Ein interessanter Fall hat sich in der beschaulichen Schweiz ereignet: Sechs mit Sturmgewehren bewaffnete und als Polizisten verkleidete Einbrecher sind nachts in ein Waffengeschäft eingedrungen. Als der Ladenbesitzer einen der Einbrecher vor seinem Schlafzimmerfenster wahrnahm, der eine Alarmanlage ausschalten wollte, eröffnete er das Feuer und schlug die Einbrecher in die Flucht (nach Frankreich). Nun muss sich der Ladenbesitzer wegen mehrfacher versuchter vorsätzlicher Tötung vor Gericht verantworten. Laut der Staatsanwaltschaft hatte die Polizei bereits mehrere Wochen vor dem Ereignis aufgrund ähnlicher Einbruchsfälle in der Region das Gespräch mit ihm gesucht.
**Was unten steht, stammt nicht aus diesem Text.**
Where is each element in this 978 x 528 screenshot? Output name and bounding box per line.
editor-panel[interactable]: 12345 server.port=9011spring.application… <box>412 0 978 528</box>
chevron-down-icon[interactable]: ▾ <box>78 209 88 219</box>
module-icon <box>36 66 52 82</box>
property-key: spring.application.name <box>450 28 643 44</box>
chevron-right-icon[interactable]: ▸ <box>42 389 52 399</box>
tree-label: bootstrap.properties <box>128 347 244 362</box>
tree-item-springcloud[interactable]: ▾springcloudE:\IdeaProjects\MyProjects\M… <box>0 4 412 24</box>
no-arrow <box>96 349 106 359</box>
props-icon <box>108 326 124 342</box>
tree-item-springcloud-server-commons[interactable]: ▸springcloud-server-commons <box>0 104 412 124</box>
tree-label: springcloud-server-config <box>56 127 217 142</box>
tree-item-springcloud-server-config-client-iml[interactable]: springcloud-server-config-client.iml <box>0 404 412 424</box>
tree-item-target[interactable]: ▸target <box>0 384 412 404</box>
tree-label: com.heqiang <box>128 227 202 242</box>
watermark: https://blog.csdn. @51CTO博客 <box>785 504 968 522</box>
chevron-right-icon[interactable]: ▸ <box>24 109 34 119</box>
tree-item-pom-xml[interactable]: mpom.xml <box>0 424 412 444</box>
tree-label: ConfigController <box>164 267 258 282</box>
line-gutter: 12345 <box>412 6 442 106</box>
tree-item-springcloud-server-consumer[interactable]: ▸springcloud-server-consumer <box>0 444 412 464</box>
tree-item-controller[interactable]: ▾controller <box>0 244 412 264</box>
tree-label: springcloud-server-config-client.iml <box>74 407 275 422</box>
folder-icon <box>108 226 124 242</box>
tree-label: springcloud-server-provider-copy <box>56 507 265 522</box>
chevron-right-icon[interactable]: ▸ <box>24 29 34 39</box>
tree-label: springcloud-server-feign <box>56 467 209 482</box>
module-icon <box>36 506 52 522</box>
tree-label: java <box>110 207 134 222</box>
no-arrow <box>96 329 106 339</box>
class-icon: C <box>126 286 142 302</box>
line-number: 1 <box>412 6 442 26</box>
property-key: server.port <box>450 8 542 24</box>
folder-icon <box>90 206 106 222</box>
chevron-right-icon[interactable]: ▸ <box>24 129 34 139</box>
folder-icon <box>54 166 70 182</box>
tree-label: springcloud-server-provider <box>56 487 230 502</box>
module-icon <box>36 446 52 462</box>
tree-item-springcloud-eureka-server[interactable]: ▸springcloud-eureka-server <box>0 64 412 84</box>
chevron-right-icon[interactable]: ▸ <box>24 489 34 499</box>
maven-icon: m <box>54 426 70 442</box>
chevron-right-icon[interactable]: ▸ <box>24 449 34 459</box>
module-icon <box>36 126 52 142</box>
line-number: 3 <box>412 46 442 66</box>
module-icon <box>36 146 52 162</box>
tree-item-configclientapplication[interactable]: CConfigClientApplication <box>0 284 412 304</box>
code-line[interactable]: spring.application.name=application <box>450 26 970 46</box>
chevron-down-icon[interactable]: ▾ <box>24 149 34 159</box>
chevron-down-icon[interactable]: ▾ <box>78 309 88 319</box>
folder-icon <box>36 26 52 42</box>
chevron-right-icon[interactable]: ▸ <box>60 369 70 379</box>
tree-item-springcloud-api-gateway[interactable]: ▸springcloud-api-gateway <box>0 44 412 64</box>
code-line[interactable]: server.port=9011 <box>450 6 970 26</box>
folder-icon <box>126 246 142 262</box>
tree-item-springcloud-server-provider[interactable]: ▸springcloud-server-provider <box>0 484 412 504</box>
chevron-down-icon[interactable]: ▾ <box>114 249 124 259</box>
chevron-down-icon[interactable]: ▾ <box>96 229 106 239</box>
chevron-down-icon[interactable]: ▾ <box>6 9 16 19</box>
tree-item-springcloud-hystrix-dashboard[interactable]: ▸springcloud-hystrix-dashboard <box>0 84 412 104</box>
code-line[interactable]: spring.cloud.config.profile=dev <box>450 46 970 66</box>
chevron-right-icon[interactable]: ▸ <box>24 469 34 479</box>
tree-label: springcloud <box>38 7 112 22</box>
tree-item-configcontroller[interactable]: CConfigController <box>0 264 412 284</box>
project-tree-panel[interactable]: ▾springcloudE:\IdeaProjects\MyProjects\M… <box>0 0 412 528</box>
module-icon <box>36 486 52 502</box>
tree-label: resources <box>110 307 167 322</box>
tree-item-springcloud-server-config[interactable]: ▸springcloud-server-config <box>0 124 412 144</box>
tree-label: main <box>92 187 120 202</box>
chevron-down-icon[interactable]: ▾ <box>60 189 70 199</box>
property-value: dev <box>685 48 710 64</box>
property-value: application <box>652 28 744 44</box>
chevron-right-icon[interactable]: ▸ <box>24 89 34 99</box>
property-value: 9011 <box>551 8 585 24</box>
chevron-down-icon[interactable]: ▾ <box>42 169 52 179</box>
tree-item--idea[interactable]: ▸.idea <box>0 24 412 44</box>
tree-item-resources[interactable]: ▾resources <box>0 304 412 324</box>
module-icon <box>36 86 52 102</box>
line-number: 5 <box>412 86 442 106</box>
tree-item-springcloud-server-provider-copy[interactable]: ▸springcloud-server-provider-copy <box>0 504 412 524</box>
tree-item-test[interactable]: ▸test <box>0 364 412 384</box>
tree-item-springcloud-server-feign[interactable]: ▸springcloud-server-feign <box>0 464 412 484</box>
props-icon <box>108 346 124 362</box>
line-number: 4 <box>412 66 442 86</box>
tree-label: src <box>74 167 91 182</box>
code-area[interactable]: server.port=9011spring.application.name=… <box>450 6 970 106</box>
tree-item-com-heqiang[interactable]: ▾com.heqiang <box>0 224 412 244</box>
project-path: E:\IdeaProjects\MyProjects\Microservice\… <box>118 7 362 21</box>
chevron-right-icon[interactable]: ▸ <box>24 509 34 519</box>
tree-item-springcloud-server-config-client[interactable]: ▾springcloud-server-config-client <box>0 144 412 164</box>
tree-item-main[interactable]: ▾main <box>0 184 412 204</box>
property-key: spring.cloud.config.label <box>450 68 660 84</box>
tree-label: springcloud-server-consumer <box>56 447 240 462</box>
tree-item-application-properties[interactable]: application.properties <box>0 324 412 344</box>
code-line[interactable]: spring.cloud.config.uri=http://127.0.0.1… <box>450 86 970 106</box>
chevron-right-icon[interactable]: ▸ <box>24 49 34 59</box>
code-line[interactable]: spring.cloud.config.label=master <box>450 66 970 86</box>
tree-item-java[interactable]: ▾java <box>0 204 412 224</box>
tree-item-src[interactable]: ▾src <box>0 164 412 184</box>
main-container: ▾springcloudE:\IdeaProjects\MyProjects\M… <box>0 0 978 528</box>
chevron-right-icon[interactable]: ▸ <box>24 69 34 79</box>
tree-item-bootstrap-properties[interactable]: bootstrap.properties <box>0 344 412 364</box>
Die Rechtslage in der Schweiz entspricht – wenig überraschend – in etwa der Rechtslage in Deutschland. Es geht im Wesentlichen um die Frage, ob der Angeklagte aus Notwehr gehandelt hat. Wenn man dazu einen normalen Bürger von der Straße befragt, wird er dies mit an Sicherheit grenzender Wahrscheinlichkeit bejahen. Das ist auch der Grund, warum die Schwurgerichte abgeschafft wurden, denn vernünftige nachvollziehbare Entscheidungen treffen, kann jeder. Dazu braucht meine Richter. Um die Welt durch völlig absurde Entscheidungen auf den Kopf zu stellen, benötigt man ein Jurastudium.

Wie prüfen deutsche Juristen einen solchen Fall?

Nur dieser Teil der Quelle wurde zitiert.